# Show us yer shed!!



## Tink82 (Mar 22, 2009)

I need inspiring 

OH has been very busy today clearing the raised area in the garden to get a shed on there.. I just a few ideas for set-up's etc


----------



## Guest (Jun 26, 2010)

my shed:thumbup:


----------



## crofty (May 2, 2008)




----------



## briertonminilops (Jun 21, 2010)

We inherited a 23' x 16' shed when we moved. It would have made a great workshop. However once the Buns moved in......


----------



## Tink82 (Mar 22, 2009)

borderer said:


> my shed:thumbup:





briertonminilops said:


> We inherited this shed and it was to be my toolshop....... It's now the Bunny Barn.


I don't think my budget or garden could quite stretch to those, but they do look fab!!


----------



## crofty (May 2, 2008)

briertonminilops said:


> We inherited this shed and it was to be my toolshop....... It's now the Bunny Barn.


Those hutches are tiny


----------



## Tink82 (Mar 22, 2009)

crofty said:


>


I love yours  I'm going to steal the cat flap idea!! How big is it? I've seen one for £93 (cheaper than a hutch!!) that is 6x4, then OH had the idea of adding a second level with a ramp..
.. also, your windows are metal grids, would it get too hot/cold with the windows in it??


----------



## crofty (May 2, 2008)

Tink82 said:


> I love yours  I'm going to steal the cat flap idea!! How big is it? I've seen one for £93 (cheaper than a hutch!!) that is 6x4, then OH had the idea of adding a second level with a ramp..
> .. also, your windows are metal grids, would it get too hot/cold with the windows in it??


My shed is 8ftx6ft but i have four buns in it remember. Yes always remove the glass windows, they get far too hot, as for winter, my run will have a roof on soon so it willbe sheltered, some people put flaps on the outside over the grids that you can pull down too, we put a new roof on the shed with a decent overhang too so even without the roof on the run at the moment when it did rain no water got in the shed  Im hopefully going to add another level in my shed too.


----------



## helebelina (Nov 11, 2009)

crofty said:


> Those hutches are tiny


Yes, each of those hutches are about a quarter of the size they should be for a rabbit. Wouldn't even put a guinea pig in them. :frown:


----------



## briertonminilops (Jun 21, 2010)

Those hutches were temporary for a week until the block tiers arrived from the Happy Hutch Company...the sizes are currently 5'x3'x3' and 6'x3'x3' plus exercise runs down the centre of the shed.
My hubby inadvertently posted a "before" pic which is over 2 years old, rather than the after shot...needless to say I'm very upset...no more negative comments thank you.


----------



## helebelina (Nov 11, 2009)

briertonminilops said:


> Those hutches were temporary for a week until the block tiers arrived from the Happy Hutch Company...the sizes are currently 5'x3'x3' and 6'x3'x3' plus exercise runs down the centre of the shed.
> My hubby inadvertently posted a "before" pic which is over 2 years old, rather than the after shot...needless to say I'm very upset...no more negative comments thank you.

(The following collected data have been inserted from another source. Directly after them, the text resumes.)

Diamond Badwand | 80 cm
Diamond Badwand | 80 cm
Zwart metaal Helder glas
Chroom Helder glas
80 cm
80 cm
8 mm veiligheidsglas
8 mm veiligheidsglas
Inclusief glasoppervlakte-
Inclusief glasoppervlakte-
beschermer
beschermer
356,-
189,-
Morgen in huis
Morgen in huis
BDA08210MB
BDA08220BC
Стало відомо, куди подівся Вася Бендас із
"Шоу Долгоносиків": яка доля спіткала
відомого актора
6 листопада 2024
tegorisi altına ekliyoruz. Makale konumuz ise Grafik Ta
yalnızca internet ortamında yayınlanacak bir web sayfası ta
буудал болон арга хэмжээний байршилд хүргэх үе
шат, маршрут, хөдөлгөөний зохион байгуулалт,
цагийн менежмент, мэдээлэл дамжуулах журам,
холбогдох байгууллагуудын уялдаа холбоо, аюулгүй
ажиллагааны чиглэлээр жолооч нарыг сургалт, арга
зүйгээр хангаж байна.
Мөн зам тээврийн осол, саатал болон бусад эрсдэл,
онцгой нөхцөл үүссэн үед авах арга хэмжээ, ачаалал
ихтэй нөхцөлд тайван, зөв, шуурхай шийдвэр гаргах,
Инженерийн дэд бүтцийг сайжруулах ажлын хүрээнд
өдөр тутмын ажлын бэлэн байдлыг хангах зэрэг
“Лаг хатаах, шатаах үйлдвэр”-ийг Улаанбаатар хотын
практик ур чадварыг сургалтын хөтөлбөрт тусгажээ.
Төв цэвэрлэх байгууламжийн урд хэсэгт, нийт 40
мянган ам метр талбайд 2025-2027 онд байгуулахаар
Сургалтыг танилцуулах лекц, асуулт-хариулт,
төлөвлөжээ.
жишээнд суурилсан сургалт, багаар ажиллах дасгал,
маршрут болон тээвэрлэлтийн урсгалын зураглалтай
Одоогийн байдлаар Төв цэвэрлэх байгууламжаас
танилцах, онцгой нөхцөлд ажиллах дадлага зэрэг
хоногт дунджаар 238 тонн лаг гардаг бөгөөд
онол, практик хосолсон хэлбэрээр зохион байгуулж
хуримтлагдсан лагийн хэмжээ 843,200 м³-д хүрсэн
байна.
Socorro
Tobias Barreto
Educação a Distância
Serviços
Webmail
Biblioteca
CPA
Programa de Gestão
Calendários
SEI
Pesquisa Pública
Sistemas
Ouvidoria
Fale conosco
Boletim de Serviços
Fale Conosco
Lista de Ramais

Apologies, don't mean to have a go. But you can understand our concern.


----------



## briertonminilops (Jun 21, 2010)

Thanks...nobody's fault just a situation that was taken out of context...and a genuine error without the full facts. No hard feelings eh!


----------



## hazyreality (Jan 11, 2009)

The cage has been replaced with a shelf.






















































The fluffy dog bed have gone now, they have decided to wee ALL over them! They have carpet on the shelves and the plastic bed full of hay and straw.

*Heidi*


----------



## Tink82 (Mar 22, 2009)

hazyreality said:


> The cage has been replaced with a shelf.
> 
> The fluffy dog bed have gone now, they have decided to wee ALL over them! They have carpet on the shelves and the plastic bed full of hay and straw.
> 
> *Heidi*


did you make or buy the run sections?? I'm also stealing your idea of multi leles


----------



## crofty (May 2, 2008)

briertonminilops said:


> Those hutches were temporary for a week until the block tiers arrived from the Happy Hutch Company...the sizes are currently 5'x3'x3' and 6'x3'x3' plus exercise runs down the centre of the shed.
> My hubby inadvertently posted a "before" pic which is over 2 years old, rather than the after shot...needless to say I'm very upset...no more negative comments thank you.


Well thats fine then 

Dont be upset, my comment was valid, they are too small in that picture, but sounds like you have appropriate size hutches now


----------



## hazyreality (Jan 11, 2009)

Tink82 said:


> did you make or buy the run sections?? I'm also stealing your idea of multi leles


I made them  
I buy 32mmX32mm wood from B&Q(or 38 x 38 if from Ridgeons) and just make it myself. The mesh is expensive but so are run pannels and I could make it whatever size I wanted. Then a staple gun to put the mesh on 

*Heidi*


----------



## Tink82 (Mar 22, 2009)

hazyreality said:


> I made them
> I buy 32mmX32mm wood from B&Q(or 38 x 38 if from Ridgeons) and just make it myself. The mesh is expensive but so are run pannels and I could make it whatever size I wanted. Then a staple gun to put the mesh on
> 
> *Heidi*


yeah we noticed the price of mesh bt then when you look at runs, it's no better.. Are they fairly fox proof then?


----------



## hazyreality (Jan 11, 2009)

We dont have any foxes around here so I dont actually know but I would say they should be. If you put loads of staples in to keep the mesh down(maybe the occasional hammer in staple). You will want the really thick mesh aswell if you KNOW there are foxes around, I could get away with the not so strong stuff.
I dug the ground out and then put the run panels in, and put slabs inside so it cant be dug into or out of 

*Heidi*


----------



## hazyreality (Jan 11, 2009)

Have you thought of something like this if you want it fox proof? TANALISED DOG KENNEL AND RUN 10 X 4 @ TRADE PRICES on eBay (end time 08-Jul-10 21:29:46 BST)
You may find by the time you have brought a shed and all the things for the run thats its getting on for this price! I already had the shed there, but the run cost me about £130 by itself, the plastic roof is really expensive.
You could always add your shelves and things in the kennel.

*Heidi*


----------



## Tink82 (Mar 22, 2009)

oooooh bit out my price range  I don't think I'll do a full height run like that.. canny afford it!


----------



## hazyreality (Jan 11, 2009)

Lol, not nessesarily that one, but something like it  just the one I found. You can get them cheaper. Or you could build something similar.

*Heidi*


----------